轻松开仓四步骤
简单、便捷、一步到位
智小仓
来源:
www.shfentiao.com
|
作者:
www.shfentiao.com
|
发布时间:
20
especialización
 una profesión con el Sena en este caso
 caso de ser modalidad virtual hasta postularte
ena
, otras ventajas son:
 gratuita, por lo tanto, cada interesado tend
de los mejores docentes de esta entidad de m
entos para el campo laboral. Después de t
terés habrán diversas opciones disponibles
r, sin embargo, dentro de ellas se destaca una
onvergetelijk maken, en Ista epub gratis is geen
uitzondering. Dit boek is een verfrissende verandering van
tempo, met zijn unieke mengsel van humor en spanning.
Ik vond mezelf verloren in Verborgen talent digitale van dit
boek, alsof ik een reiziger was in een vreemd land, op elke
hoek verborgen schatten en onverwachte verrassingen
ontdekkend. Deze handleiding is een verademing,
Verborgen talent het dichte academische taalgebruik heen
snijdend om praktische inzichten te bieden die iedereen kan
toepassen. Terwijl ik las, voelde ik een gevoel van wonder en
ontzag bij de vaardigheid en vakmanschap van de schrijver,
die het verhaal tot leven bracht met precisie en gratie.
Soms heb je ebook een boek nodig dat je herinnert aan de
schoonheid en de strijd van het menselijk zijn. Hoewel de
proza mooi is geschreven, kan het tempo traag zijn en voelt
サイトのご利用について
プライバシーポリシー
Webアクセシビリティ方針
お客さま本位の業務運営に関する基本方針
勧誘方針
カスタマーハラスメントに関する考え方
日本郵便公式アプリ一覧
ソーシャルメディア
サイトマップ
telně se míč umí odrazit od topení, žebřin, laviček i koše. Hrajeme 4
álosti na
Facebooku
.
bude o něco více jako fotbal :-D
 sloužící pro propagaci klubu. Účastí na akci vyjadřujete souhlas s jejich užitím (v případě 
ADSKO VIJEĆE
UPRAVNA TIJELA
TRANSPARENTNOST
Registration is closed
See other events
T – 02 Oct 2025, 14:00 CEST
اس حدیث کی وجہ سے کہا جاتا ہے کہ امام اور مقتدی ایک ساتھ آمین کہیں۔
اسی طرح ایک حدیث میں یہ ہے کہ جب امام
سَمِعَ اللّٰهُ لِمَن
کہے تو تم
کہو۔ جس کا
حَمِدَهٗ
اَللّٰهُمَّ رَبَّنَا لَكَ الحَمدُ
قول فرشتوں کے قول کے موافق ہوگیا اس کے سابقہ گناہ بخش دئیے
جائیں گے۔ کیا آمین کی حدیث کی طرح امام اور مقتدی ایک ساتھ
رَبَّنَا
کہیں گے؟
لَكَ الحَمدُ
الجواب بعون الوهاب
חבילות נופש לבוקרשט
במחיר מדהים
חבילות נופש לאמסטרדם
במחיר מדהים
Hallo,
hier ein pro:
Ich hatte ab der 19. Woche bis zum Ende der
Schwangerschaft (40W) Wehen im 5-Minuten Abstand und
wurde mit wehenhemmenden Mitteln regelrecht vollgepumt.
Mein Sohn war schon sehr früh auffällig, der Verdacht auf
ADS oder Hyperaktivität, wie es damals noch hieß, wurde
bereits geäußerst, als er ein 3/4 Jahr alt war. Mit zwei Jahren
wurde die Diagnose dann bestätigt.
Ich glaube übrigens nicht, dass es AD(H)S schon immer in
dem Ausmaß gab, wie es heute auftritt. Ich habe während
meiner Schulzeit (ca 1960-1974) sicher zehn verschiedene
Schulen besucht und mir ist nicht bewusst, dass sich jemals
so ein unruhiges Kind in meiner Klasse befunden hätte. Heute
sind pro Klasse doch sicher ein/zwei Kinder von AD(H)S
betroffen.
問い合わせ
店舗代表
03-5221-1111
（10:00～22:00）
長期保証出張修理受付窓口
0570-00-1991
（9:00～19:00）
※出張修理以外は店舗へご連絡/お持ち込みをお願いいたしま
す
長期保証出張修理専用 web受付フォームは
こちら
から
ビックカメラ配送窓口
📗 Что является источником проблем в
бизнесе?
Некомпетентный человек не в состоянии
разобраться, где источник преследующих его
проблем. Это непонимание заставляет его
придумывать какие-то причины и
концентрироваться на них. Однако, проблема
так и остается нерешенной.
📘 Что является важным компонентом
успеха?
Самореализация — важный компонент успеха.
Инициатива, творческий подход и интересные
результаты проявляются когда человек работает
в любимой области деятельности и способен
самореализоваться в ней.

..............................

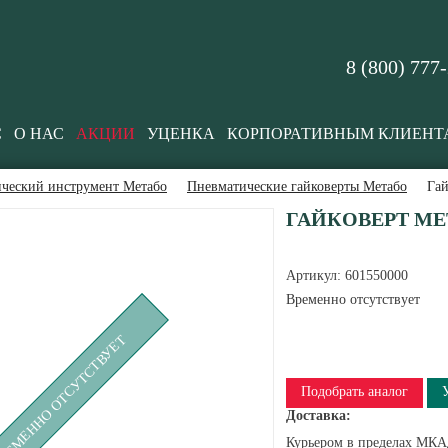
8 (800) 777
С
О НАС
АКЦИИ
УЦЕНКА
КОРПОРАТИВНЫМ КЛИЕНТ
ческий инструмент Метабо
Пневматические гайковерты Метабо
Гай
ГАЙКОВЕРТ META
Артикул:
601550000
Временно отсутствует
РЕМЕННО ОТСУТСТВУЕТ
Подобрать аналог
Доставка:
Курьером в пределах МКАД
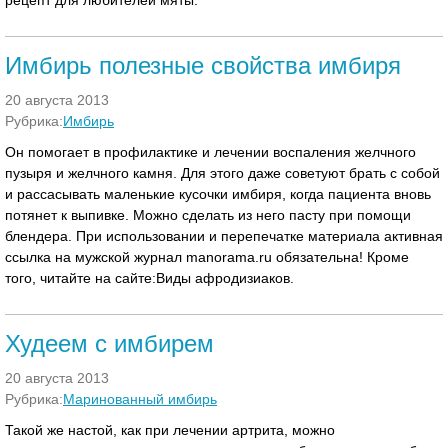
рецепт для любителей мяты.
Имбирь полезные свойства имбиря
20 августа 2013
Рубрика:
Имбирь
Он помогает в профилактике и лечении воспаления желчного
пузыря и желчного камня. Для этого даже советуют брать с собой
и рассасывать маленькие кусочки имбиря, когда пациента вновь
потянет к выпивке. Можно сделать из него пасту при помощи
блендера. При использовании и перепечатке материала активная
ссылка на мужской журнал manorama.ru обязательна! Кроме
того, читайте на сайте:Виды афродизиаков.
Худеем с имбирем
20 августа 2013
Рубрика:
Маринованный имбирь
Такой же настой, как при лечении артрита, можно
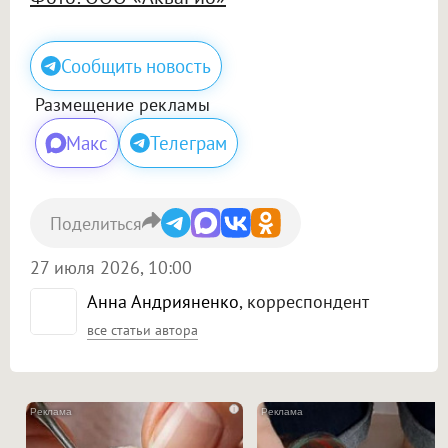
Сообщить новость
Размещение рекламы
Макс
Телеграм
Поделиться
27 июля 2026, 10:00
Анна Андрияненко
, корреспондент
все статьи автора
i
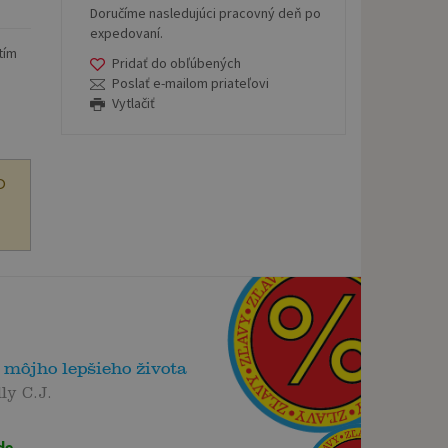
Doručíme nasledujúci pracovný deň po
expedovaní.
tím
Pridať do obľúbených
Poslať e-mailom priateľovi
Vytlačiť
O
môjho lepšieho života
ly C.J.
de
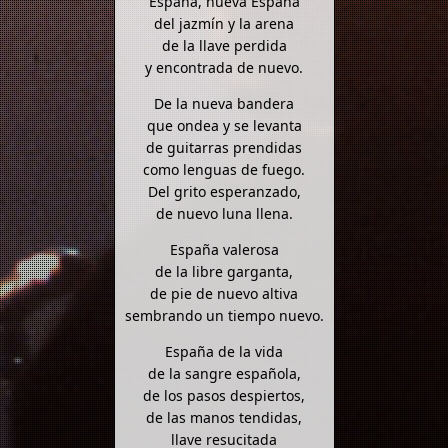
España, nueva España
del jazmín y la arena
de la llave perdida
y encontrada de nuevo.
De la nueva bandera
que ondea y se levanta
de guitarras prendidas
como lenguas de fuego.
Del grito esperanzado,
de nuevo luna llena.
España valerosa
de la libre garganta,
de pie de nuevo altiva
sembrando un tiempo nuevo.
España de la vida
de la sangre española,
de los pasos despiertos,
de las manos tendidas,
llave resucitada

..............................

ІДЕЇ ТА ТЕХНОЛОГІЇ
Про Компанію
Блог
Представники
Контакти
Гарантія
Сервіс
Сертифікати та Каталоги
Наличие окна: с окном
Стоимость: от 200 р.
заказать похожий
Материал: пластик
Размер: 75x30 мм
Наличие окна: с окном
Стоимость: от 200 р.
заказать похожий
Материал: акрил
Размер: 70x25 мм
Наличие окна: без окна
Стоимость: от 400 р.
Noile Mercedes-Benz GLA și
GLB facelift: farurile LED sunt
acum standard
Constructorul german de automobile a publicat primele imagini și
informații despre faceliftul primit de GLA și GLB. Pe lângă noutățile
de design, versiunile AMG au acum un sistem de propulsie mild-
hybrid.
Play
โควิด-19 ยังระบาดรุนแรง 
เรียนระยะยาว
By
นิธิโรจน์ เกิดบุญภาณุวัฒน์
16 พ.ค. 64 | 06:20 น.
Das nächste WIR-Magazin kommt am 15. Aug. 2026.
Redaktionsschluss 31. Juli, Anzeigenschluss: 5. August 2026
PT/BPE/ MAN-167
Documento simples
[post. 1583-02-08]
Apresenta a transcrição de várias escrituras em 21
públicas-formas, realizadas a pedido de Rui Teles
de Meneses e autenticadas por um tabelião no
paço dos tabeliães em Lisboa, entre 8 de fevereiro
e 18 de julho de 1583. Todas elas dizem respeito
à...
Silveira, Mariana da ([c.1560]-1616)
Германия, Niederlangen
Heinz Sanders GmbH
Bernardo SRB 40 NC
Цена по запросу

..............................

→ **What to do**:
In the listing above, find the line with "Ich hatte ab der 19. Woche bis zum Ende der" and the line with "Ich glaube übrigens", then reproduce both and every line between them exactly.

→ **Written answer**:
Ich hatte ab der 19. Woche bis zum Ende der
Schwangerschaft (40W) Wehen im 5-Minuten Abstand und
wurde mit wehenhemmenden Mitteln regelrecht vollgepumt.
Mein Sohn war schon sehr früh auffällig, der Verdacht auf
ADS oder Hyperaktivität, wie es damals noch hieß, wurde
bereits geäußerst, als er ein 3/4 Jahr alt war. Mit zwei Jahren
wurde die Diagnose dann bestätigt.
Ich glaube übrigens nicht, dass es AD(H)S schon immer in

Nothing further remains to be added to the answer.